Senate Republicans Block Labor Bill, Kerry Says, Opponents of Workers’ Rights Shortchange America’s Workersby Pamela Leavey
Why do Senate Republicans hate American workers? The N.Y. Times reports that “Senate Republicans today blocked the labor movement’s top legislative priority, a bill that would have made it easier for unions to organize workers.”
In a largely party line vote, supporters of the bill, the Employee Free Choice Act, failed to get the 60 votes needed to cut off debate and allow a vote on the bill. The vote was 51 for cutting off debate and 48 against.
The bill would have given workers the right to insist on a procedure, known as majority sign-up, that allows employees at a workplace to form a union as soon as a majority of them signed cards saying they wanted one. Under current law, an employer facing a unionization drive can insist on a secret-ballot election.
The bill fueled a feverish lobbying battle between business and labor. Corporate lobbyists and their Republican allies asserted that the bill would infringe on workers’ rights by denying employees the right to a secret-ballot election. Union officials and their Democratic allies said the bill was needed to help reverse labor’s decline, because employers often defeat unionization drives by intimidating and firing workers during secret-ballot elections.
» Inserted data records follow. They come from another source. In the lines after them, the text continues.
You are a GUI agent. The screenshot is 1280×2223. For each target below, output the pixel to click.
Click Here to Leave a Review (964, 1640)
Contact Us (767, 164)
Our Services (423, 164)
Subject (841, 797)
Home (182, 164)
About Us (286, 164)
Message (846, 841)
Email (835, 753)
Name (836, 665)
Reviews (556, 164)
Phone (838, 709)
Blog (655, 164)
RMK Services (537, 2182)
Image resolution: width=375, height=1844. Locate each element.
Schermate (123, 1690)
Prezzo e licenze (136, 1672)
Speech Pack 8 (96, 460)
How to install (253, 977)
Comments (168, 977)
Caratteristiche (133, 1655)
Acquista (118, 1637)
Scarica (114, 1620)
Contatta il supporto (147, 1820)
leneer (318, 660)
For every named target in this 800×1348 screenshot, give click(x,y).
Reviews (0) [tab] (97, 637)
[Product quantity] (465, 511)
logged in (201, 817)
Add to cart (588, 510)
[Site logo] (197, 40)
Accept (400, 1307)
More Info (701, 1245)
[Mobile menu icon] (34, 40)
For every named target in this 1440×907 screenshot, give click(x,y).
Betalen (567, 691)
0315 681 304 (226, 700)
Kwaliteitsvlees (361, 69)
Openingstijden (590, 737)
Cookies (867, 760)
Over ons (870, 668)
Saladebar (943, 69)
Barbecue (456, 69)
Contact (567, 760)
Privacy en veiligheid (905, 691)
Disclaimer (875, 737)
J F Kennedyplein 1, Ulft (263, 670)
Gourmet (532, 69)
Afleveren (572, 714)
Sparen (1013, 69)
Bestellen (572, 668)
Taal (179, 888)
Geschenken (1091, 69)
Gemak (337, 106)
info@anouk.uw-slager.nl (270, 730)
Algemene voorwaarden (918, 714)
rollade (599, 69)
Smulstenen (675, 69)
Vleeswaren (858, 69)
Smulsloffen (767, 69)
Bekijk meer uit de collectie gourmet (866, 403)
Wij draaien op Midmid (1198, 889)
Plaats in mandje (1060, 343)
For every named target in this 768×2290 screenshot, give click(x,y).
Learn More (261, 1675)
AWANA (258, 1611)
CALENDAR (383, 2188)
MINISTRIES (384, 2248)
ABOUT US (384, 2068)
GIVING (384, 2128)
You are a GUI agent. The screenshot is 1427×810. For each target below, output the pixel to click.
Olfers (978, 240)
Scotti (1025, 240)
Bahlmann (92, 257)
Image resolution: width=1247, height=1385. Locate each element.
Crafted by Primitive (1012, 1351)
Senator John Kerry, an original co-sponsor and longtime supporter of the Employee Free Choice Act made the following statement on Tuesday following the vote on the Employee Free Choice Act:
“The Republicans who stood in the way of this bill insulted workers across our country, but we will keep fighting until the right to organize is free from obstacles and fairness is restored to this system,” Senator Kerry said. “Millions of Americans want to join a union, but corporate-funded illegal activity and fear tactics have stood in their way. Since day one, this Administration has been rolling back the clock on workers’ rights and turning a blind eye to its union-busting patrons. We will restore balance to a broken labor system. I urge opponents of this bill to consider whether America’s workers deserve fair pay, health care and a stable retirement. We will fight to get this legislation back to the floor as soon as possible.”
The N.Y. Times also reported that “Republicans are already using the issue to help win corporate donations for the 2008 election.”
Labor leaders said they hope to build on this vote in future years, especially if a Democrat wins the presidency next year. The A.F.L.-C.I.O.’s president, John J. Sweeney, said, “Today’s vote shows that a majority of the United States Senate supports changing the law to restore working people’s freedom to make their own choice to join a union and bargain for a better life.”
Mitch McConnell, the Senate Republican leader, who had vowed to block the legislation, said, “By preserving the secret ballot in union organizing drives, Republicans made sure America’s 140 million workers are not intimidated or coerced into siding with either labor or management.”
And of course, “White House officials had vowed to veto the legislation,” given that Bush is a longtime recipient of the corporate dole.